CS 202: Transition to Java

Fall 2001


Administrative Notes


This course assumes that you have had previous experience in imperative programming, probably in C or C++, and that you are familiar with the material listed below. The amount of work given in this class is calibrated to students who meet the prerequisites.  Don't take this course if you don't meet the prerequisites.

The Drop Deadline for this course is:  Friday, September 7, 2001

Course Overview

This course will show you how the material listed in the prerequisites appears in Java.  Beyond that, the course serves the important function of teaching you the object-oriented features of Java: classes and objects, static and non-static fields and methods, constructors, subclasses and inheritance, and interfaces. Less importantly, the course will touch briefly on other topics, like exceptions, packages, threads, and I/O.  Time permitting we will also cover some Java specific topics such as applets and the swing libraries.

The course has two types of students in mind: (1) students who want to prepare to take other courses that use Java, like CS211 and some of the upper level courses, and (2) students who want Java experience in order to seek employment in jobs that require experience with Java.

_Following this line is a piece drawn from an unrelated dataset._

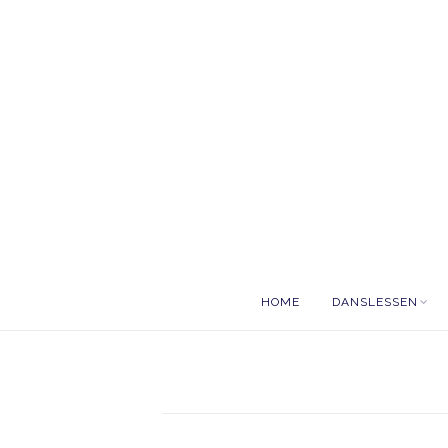
HOME
DANSLESSEN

Lecture-paced or Self-paced?

The text for the course, ProgramLive, contains over 250 recorded lectures (with synched animation) on programming (in Java). This text, along with its paper Companion, make it feasible to allow you to take the course at your own speed (provided you finish it in four weeks). Liberal office hours will be provided for you to ask questions and get some one-on-one help, and you can also email your questions at any time. Live lectures, of course, can be extremely useful. You can take the course in the self-paced mode but still attend the MWF lectures, if you wish.

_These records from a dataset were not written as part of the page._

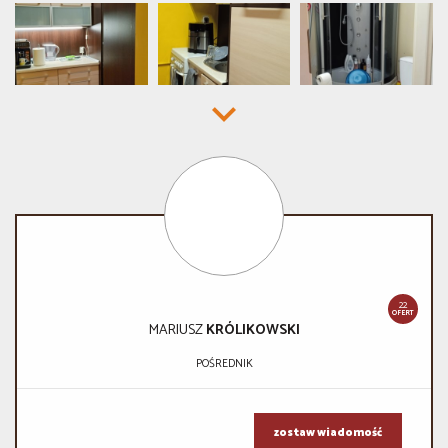
22
OFERT
MARIUSZ
KRÓLIKOWSKI
POŚREDNIK
zostaw wiadomość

The assignments are the same, whichever way you take the course.

For more information on taking CS202 in a self-paced mode, click here.

Due to the fast pace at which we will be covering material, we will not be able to cover everything in lecture.  You must seek out information on your own.  Be Resourceful!  The lectures are intended to present examples and insight into the language and to provide a forum for questions.


This course is listed as one credit S/U.

There will be weekly programming assignments that will usually require you to understand a partial implementation in the JAVA language and extend it to conclusion.  The goal of these exercises will be to give you experience in using the language constructs presented in class.  The intention is that if you have done the required reading and attended class or listened to the appropriate lectures in ProgramLive, then each problem should be doable in a single sitting (~1-2 hours).  We reserve the right to ask you to demo an assignment if we have questions.

With regard to the assignments, you may talk about the assignments among yourselves (discuss techniques in the language, etc.), but you may not work in groups and you absolutely may not share code. All the code that you submit must be your own.

An 'S' will be given to those students who successfully complete ALL four assignments and thus demonstrate sufficient proficiency in programming in Java.

There are four assignments. We urge you to complete them well before their due dates, which are listed here:

  1. Assignment 1. Do on your own before beginning next assignment.  (Strongly recommended that you do this before the drop date.)
  2. Assignment 2. Final Acceptance Date:  Monday, September 17, 2001 - 5:00 PM
  3. Assignment 3. Final Acceptance Date:  Friday, September 21, 2001 - 6:30 PM
  4. Assignment 4: Final Acceptance Date:  Friday, September 28, 2001 - 6:30 PM


Grading procedure

Each assignment is graded on a pass-fail basis. If you fail, you work on it some more until you pass.

Here's how we hope to grade your assignments. Whenever you are finished with an assignment, take it on a floppy disk to one of the graders, to James Ezick, or to Professor David Gries during their office hours. That person will look at the assignment with you on their computer, ask you questions, and give you pointers. If your program is not suitably presented --indentation, method specifications, definitions of variables, etc.-- you will be asked to leave immediately and come back after you make the program presentable. However, in most cases, we anticipate that grading your assignment will take about 5 minutes, perhaps 10, with a positive outcome.

We repeat: come to have your program assignment graded whenever it is ready. You can come whenever you want, as long as it is before the deadline for that assignment. Waiting until the dealing to have it checked will probably mean waiting in line for someone to look at it.

You can complete the assignments as early as you wish. Once the fourth one is passed, you are officially done with the course. 

Development Environment

The choice of development environment is left to the discretion of the student.  The code samples presented in class and made available on this site will have developed and tested using Sun's JDK 1.3.  This course will stick to the core Java language and not make use of existing platform dependent libraries (Xlib, WFC, etc.), so any compiler that implements the language properly can be used.  Part of the first assignment is getting your development environment in order.

CS100 used the integrated development environment (IDE) CodeWarrior, and it is available in the Cornell computing labs. Moreover, ProgramLive contains extensive lectures on using CodeWarrior. Therefore, CodeWarrior is a good choice if you want to use an IDE.